Key Questions and Required Content

  1. The coming of the Depression: What were the main causes of the Depression?
    • Reasons for the decline of traditional industry in Britain, including competition from abroad, new markets, obsolete methods; the impact of the Wall Street Crash and its effect on industry in Britain. 
  2. Life during the Depression: How were people able to cope with the challenges of the Depression years?
    • The dole and the Means Test; hunger marches from Jarrow and Rhondda;  'making ends meet' and self-help; emigration from Wales; the importance of radio and cinema; growing light industry in parts of Britain; the Special Areas Acts; Trefforest Industrial Estate; contrast of older industrial regions with areas of greater employment. 
  3. The coming of war: How effectively did Britain prepare for war? 
    • The threat from Germany; Britain's policy of appeasement; preparations for war: wardens and shelters, RADAR, barrage balloons, anti-aircraft guns, conscription and reserved occupations. 
  4. Life during wartime: How did people in Britain cope with the experience of war? 
    • The bombing of British cities – Swansea, Belfast, Glasgow; evacuees and their host communities in Wales; the need for rationing; the contribution of women to the war effort 
  5. Keeping up morale: How important was it to maintain people's morale during the war?
    • The role of radio and cinema during the war; propaganda posters and censorship; campaigns and appeals such as Dig for Victory and the Spitfire Fund; the importance of Churchill as a war leader. 
  6. Life after war: How difficult were conditions in Britain in 1945? 

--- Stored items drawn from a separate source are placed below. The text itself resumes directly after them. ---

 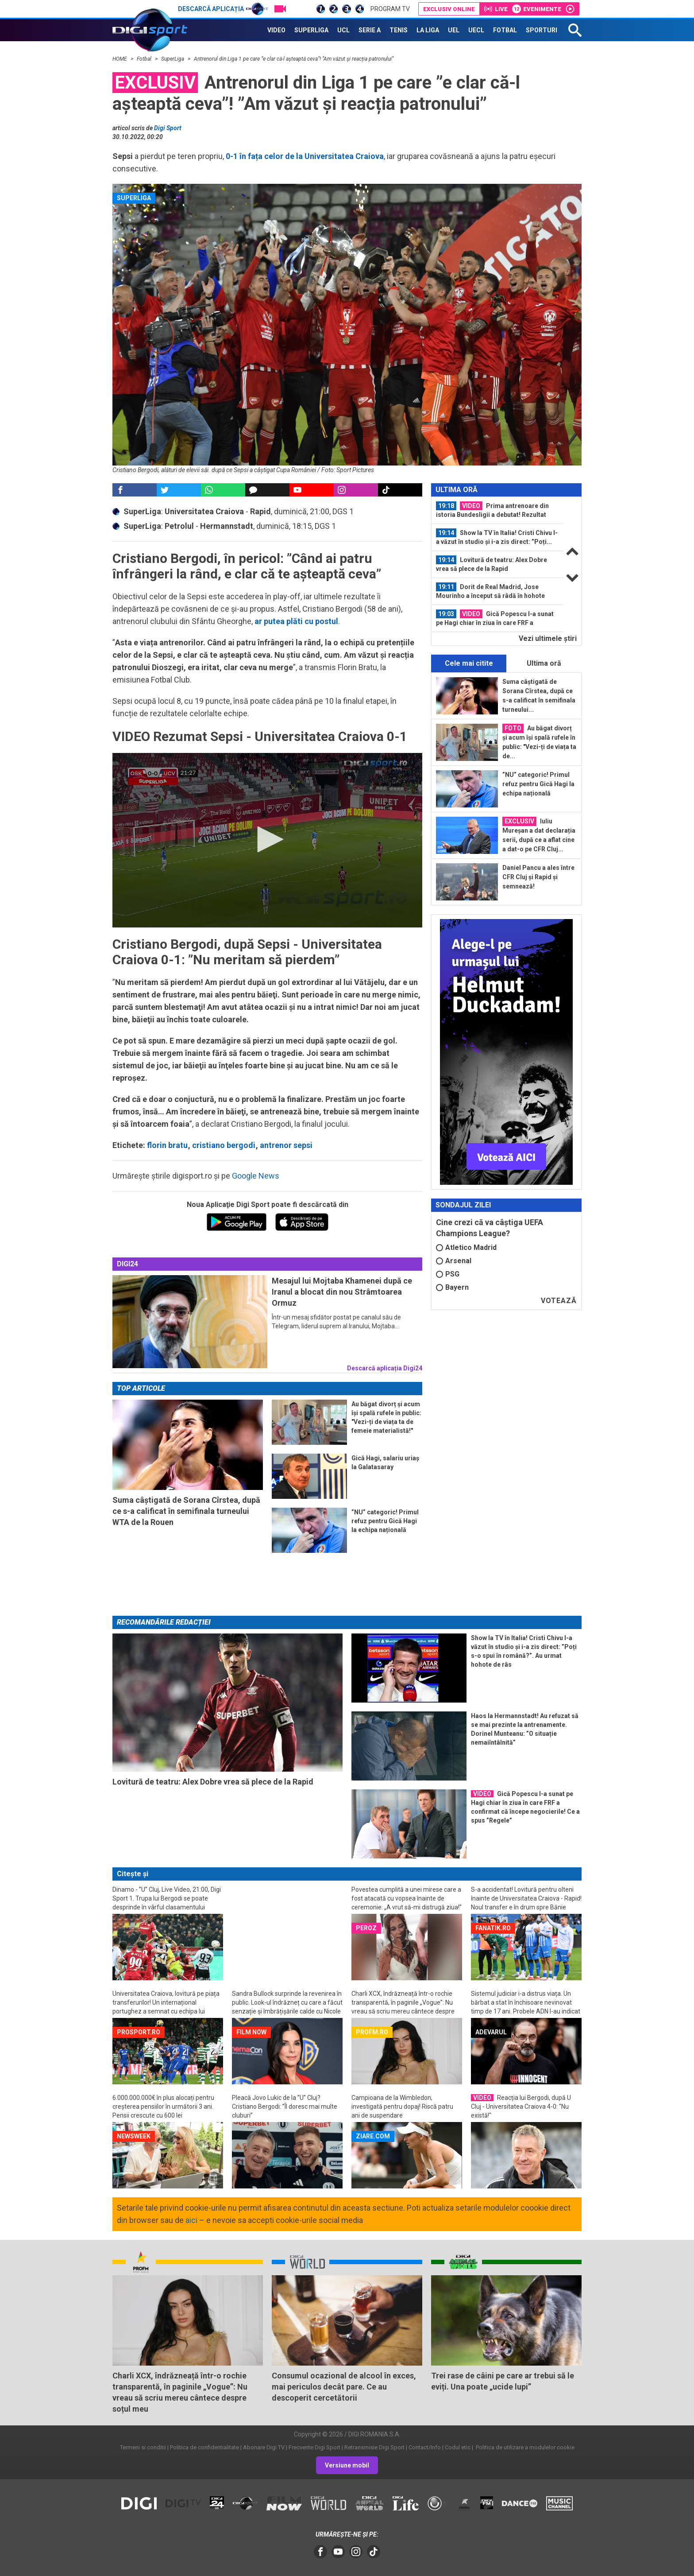 I want to click on PSG, so click(x=447, y=1274).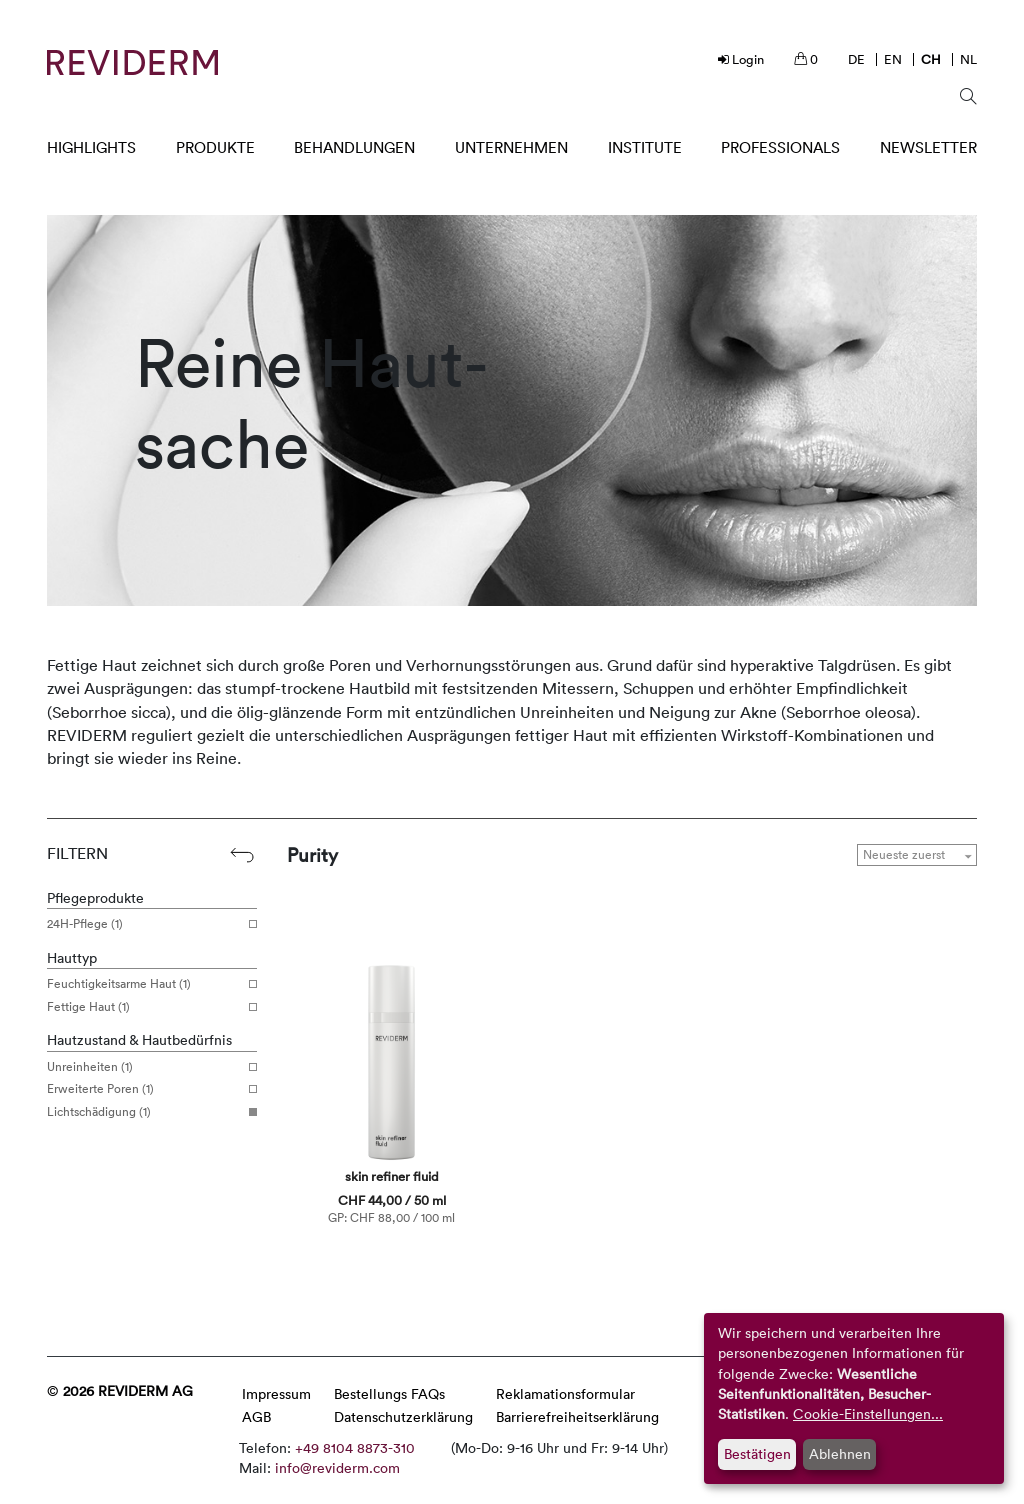 This screenshot has width=1024, height=1504. I want to click on Barrierefreiheitserklärung, so click(577, 1416).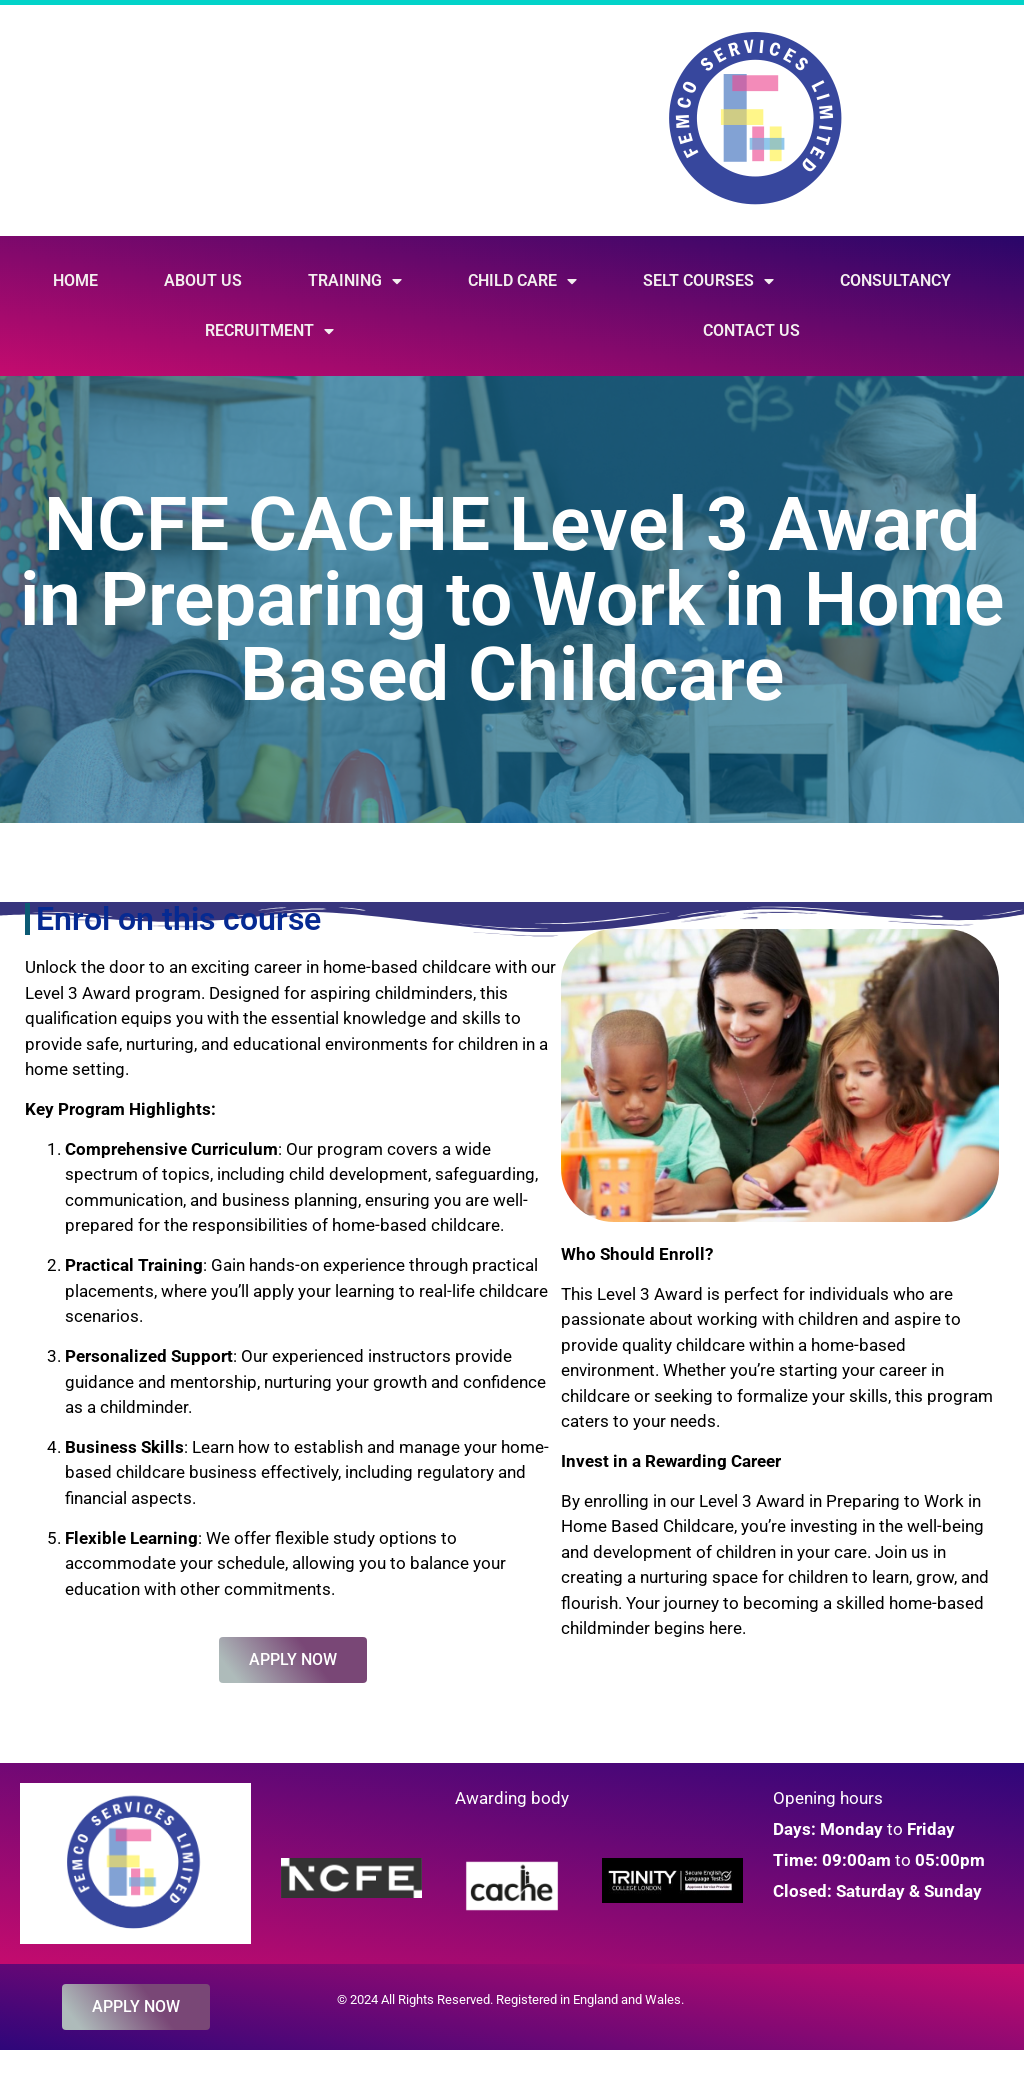 This screenshot has height=2090, width=1024. What do you see at coordinates (75, 280) in the screenshot?
I see `Home` at bounding box center [75, 280].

    • The economic position of Britain in 1945; demobilisation; war damage; the reasons for Labour's victory in the 1945 General Election 
  7. Rebuilding the country after 1945: How did the Labour government deal with the problems of the time? 
    • The Beveridge Report; Aneurin Bevan and the NHS;  educational opportunities following the Act of 1944; the 'Homes for All' policy; nationalisation of the key industries: coal, electricity and transport; reaction to the reforms of the post-war Labour governments.